* _WHAT YOU ARE ASKED TO DO_
Return each entry word for word. Leave the images out.
───── DATASET
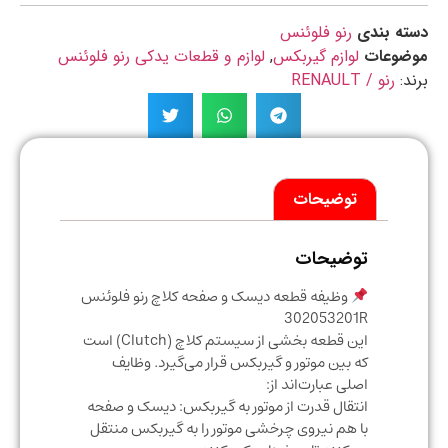
ه بندی
رنو فلوئنس
ضوعات
لوازم گیربکس
,
لوازم و قطعات یدکی رنو فلوئنس
د:
رنو / RENAULT
توضیحات
توضیحات
وظیفه قطعه دیسک و صفحه کلاچ رنو فلوئنس
302053201R
این قطعه بخشی از سیستم کلاچ (Clutch) است
که بین موتور و گیربکس قرار می‌گیرد. وظایف
اصلی عبارت‌اند از:
انتقال قدرت از موتور به گیربکس: دیسک و صفحه
با هم نیروی چرخشی موتور را به گیربکس منتقل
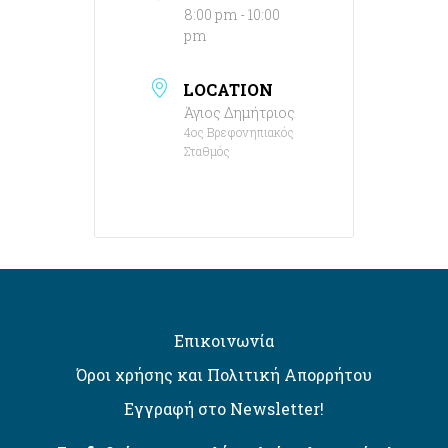
8:00 pm - 10:00
pm
LOCATION
Άγιος Δημήτριος
4ος Βρεφονηπιακός
Σταθμός
Επικοινωνία
Όροι χρήσης και Πολιτική Απορρήτου
Εγγραφή στο Newsletter!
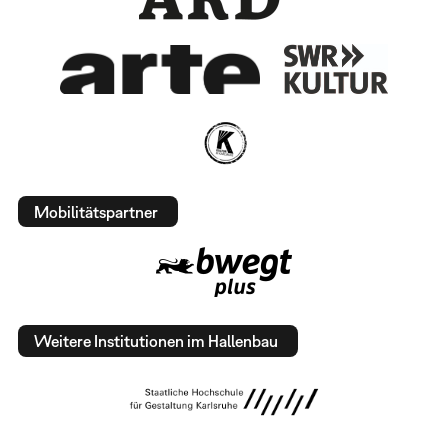
Mobilitätspartner
Weitere Institutionen im Hallenbau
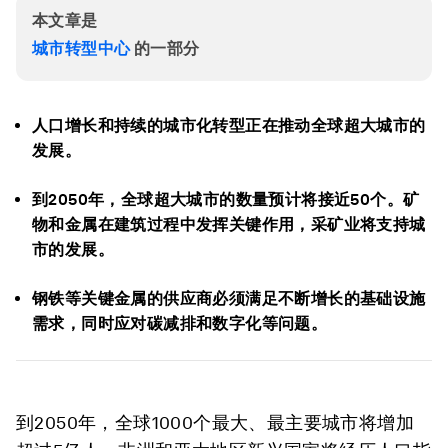
本文章是
城市转型中心
的一部分
人口增长和持续的城市化转型正在推动全球超大城市的
发展。
到2050年，全球超大城市的数量预计将接近50个。矿
物和金属在建筑过程中发挥关键作用，采矿业将支持城
市的发展。
钢铁等关键金属的供应商必须满足不断增长的基础设施
需求，同时应对碳减排和数字化等问题。
到2050年，全球1000个最大、最主要城市将增加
──────────
* _ANSWER BOX_
ه بندی
رنو فلوئنس
ضوعات
لوازم گیربکس
,
لوازم و قطعات یدکی رنو فلوئنس
د:
رنو / RENAULT
توضیحات
توضیحات
وظیفه قطعه دیسک و صفحه کلاچ رنو فلوئنس
302053201R
این قطعه بخشی از سیستم کلاچ (Clutch) است
که بین موتور و گیربکس قرار می‌گیرد. وظایف
اصلی عبارت‌اند از:
انتقال قدرت از موتور به گیربکس: دیسک و صفحه
با هم نیروی چرخشی موتور را به گیربکس منتقل
8:00 pm - 10:00
pm
LOCATION
Άγιος Δημήτριος
4ος Βρεφονηπιακός
Σταθμός
Επικοινωνία
Όροι χρήσης και Πολιτική Απορρήτου
Εγγραφή στο Newsletter!
Mobilitätspartner
Weitere Institutionen im Hallenbau
本文章是
城市转型中心
的一部分
人口增长和持续的城市化转型正在推动全球超大城市的
发展。
到2050年，全球超大城市的数量预计将接近50个。矿
物和金属在建筑过程中发挥关键作用，采矿业将支持城
市的发展。
钢铁等关键金属的供应商必须满足不断增长的基础设施
需求，同时应对碳减排和数字化等问题。
到2050年，全球1000个最大、最主要城市将增加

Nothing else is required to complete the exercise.